Note that, by default, the t_test() function does not assume equal variances instead of the standard Student’s t-test, it uses the Welch t-test by default, which is the considered the safer one. Homogeneity of variances can be checked using the Levene’s test. However, to be consistent, the Shapiro-Wilk test can be used to ascertain whether data show or not a serious deviation from normality (See Chapter equality of variances. This implies that we can ignore the distribution of the data and use parametric tests. With large enough samples size (n > 30) the violation of the normality assumption should not cause major problems (according to the central limit theorem). the difference of pairs should follow a normal distribution.Īssessing normality.No significant outliers in the differences between groups.This assumption is made only by the original Student’s t-test. the variances of the two groups should not be significantly different.the two groups of samples (A and B), being compared, should be normally distributed.the data should be normally distributed.The t-test assumptions can be summarized as follow: We also explain the assumptions made by the t-test and provide practical examples of R codes to check whether the test assumptions are met. Note that, to compute one-sided t-tests, you can specify the option alternative, which possible values can be “greater”, “less” or “two.sided”. Mice2.long %>% t_test(weight ~ group, paired = TRUE) Quick start R codes, to compute the different t-tests, are: # One-sample t-test
Standard deviation in rstudio how to#
This chapter describes how to compare two means in R using t-test.
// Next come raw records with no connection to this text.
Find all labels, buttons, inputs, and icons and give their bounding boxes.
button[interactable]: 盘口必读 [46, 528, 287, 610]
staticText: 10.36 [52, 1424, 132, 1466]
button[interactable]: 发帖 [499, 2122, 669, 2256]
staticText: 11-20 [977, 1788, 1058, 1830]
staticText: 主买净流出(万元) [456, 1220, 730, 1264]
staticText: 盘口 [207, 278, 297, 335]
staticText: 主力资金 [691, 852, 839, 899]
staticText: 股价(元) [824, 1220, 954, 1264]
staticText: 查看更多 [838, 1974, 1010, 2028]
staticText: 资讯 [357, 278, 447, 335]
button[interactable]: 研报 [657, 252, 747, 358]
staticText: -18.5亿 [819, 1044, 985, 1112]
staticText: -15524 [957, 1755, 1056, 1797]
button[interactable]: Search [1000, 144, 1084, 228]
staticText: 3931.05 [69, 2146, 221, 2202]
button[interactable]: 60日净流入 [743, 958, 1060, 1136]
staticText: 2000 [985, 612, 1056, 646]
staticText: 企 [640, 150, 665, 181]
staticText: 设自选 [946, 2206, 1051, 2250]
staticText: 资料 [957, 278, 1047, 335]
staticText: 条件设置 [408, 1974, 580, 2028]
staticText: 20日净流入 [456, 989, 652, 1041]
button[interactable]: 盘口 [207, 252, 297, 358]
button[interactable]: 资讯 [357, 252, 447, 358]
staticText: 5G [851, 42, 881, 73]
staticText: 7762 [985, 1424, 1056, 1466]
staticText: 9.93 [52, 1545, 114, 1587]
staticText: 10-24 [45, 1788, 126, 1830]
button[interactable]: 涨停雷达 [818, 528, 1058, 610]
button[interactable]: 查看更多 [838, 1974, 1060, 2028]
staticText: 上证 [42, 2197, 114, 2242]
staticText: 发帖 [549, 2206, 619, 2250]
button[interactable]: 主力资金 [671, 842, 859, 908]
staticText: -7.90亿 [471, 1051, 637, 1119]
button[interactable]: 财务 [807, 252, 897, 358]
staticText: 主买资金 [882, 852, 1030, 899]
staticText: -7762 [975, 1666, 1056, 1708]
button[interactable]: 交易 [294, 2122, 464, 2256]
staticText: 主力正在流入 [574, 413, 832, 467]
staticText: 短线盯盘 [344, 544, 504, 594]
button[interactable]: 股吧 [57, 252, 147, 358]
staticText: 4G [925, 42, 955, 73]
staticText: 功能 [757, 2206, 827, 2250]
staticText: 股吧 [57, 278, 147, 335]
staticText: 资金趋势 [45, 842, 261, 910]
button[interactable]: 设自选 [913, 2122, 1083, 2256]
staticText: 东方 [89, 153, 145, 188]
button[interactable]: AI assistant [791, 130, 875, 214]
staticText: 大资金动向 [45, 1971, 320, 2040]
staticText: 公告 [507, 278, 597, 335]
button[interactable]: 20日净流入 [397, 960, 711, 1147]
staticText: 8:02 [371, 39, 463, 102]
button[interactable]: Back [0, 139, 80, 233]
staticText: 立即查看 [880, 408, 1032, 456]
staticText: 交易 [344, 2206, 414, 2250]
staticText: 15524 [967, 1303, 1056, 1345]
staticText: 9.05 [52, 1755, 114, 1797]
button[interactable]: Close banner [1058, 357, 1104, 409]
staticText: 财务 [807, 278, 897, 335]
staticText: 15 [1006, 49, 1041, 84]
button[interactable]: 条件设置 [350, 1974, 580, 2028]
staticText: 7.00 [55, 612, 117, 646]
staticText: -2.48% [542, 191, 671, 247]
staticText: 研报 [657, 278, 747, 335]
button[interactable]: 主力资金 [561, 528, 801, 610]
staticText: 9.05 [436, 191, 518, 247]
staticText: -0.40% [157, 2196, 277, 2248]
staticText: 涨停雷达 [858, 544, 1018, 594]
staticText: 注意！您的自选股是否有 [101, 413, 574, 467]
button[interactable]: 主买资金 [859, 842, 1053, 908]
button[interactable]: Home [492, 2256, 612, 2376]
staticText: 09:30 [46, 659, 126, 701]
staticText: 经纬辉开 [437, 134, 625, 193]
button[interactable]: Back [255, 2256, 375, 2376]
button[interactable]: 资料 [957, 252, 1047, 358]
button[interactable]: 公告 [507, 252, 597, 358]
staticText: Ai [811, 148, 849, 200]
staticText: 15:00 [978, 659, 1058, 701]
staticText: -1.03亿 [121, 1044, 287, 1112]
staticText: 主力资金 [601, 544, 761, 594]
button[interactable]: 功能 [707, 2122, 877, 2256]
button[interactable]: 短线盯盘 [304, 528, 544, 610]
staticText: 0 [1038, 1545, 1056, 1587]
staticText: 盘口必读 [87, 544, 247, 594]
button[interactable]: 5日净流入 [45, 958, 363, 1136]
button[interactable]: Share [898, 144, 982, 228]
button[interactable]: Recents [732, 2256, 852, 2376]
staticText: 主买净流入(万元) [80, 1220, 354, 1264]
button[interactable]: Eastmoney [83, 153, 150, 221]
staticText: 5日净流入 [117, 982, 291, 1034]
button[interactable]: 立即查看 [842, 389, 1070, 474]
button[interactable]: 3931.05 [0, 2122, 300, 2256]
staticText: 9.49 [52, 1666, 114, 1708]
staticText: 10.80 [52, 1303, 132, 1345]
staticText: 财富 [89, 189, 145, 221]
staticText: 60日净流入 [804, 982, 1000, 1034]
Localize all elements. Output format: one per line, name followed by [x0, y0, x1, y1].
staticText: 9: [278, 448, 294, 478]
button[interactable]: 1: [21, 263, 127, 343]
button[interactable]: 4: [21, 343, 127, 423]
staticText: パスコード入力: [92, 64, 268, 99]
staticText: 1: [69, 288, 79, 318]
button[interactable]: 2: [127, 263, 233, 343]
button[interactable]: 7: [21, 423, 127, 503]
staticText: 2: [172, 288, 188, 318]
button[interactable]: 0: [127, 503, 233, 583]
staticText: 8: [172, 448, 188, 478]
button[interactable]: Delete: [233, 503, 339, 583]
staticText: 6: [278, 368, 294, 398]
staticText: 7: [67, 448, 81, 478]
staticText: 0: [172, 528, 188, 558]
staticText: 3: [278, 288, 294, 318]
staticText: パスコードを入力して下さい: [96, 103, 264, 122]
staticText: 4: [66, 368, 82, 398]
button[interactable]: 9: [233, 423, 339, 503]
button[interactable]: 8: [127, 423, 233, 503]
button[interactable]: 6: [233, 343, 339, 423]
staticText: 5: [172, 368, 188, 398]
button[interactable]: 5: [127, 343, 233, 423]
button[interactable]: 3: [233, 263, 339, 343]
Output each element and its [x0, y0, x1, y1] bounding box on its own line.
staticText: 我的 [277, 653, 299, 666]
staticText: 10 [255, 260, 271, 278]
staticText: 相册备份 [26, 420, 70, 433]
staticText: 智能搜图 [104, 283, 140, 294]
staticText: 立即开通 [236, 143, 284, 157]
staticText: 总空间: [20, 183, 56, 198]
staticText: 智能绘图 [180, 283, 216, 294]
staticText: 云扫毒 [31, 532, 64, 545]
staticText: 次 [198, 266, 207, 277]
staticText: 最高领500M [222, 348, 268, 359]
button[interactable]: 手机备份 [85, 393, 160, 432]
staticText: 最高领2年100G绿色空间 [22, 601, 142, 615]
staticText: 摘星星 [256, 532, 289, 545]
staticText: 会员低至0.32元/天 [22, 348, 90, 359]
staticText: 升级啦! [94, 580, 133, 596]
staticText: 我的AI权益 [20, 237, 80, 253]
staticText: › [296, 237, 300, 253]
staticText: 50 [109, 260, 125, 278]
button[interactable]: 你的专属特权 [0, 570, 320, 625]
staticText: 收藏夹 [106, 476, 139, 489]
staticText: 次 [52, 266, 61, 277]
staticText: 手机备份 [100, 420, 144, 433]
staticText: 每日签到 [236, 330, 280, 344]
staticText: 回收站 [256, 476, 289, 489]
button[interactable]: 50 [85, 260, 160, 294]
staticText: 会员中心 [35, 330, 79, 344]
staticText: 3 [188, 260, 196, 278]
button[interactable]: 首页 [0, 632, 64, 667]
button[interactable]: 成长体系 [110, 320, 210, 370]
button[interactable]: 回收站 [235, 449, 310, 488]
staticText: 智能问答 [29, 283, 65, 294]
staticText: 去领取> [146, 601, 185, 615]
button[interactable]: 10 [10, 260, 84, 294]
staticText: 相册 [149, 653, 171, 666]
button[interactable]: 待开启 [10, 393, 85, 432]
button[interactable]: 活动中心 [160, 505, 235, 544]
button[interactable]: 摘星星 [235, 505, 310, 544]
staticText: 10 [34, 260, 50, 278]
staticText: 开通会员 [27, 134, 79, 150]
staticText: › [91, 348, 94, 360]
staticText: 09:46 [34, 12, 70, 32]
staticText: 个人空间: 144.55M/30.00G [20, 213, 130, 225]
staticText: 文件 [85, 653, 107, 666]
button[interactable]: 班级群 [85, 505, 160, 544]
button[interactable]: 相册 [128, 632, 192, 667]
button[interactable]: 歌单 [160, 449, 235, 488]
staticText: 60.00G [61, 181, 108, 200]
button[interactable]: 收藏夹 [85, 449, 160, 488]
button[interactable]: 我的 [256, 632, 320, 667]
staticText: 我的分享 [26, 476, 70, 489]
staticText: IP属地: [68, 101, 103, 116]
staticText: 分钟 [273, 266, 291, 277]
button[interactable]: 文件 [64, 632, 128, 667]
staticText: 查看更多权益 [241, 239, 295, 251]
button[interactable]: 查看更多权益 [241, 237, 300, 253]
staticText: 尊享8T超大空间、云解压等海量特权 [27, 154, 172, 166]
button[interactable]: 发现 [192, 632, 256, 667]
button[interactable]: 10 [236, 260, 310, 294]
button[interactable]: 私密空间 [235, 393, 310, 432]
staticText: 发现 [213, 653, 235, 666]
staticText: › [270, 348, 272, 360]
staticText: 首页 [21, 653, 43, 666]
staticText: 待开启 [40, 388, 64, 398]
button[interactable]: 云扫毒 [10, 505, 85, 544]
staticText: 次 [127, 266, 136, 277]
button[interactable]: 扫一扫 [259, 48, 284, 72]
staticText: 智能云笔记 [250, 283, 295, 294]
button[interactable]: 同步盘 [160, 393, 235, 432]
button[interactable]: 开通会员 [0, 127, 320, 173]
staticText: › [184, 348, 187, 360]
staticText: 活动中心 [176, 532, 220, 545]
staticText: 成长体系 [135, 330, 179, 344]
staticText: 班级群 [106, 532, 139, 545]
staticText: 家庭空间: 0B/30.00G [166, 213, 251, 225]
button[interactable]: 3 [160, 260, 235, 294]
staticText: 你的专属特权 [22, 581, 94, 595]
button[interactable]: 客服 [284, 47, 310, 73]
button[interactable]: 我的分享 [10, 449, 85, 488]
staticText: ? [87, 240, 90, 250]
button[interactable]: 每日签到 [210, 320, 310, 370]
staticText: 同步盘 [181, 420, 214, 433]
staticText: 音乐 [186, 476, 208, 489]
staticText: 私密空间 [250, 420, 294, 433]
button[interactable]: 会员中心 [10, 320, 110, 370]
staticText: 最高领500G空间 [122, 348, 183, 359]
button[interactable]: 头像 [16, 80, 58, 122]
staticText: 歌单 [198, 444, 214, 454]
Labs(subtitle = get_test_label(stat.test, detailed = TRUE)) Geom_vline(xintercept = 25, color = "blue", linetype = "dashed") + Stat_central_tendency(type = "mean", color = "red", linetype = "dashed") + Ggdensity(mice, x = "weight", rug = TRUE, fill = "lightgray") + Blue line corresponds to the theoretical mean.Red line corresponds to the observed mean.Subtitle = get_test_label(stat.test, detailed = TRUE) The measured mice mean weight (20.14 +/- 1.94) was statistically significantly lower than the population normal mean weight 25 ( t(9) = -8.1, p < 0.0001, d = 2.56) where t(9) is shorthand notation for a t-statistic that has 9 degrees of freedom.Ĭreate a box plot with p-value: bxp + labs( The mice weight value were normally distributed, as assessed by Shapiro-Wilk’s test (p > 0.05) and there were no extreme outliers in the data, as assessed by boxplot method. A one-sample t-test was computed to determine whether the recruited mice average weight was different to the population normal mean weight (25g).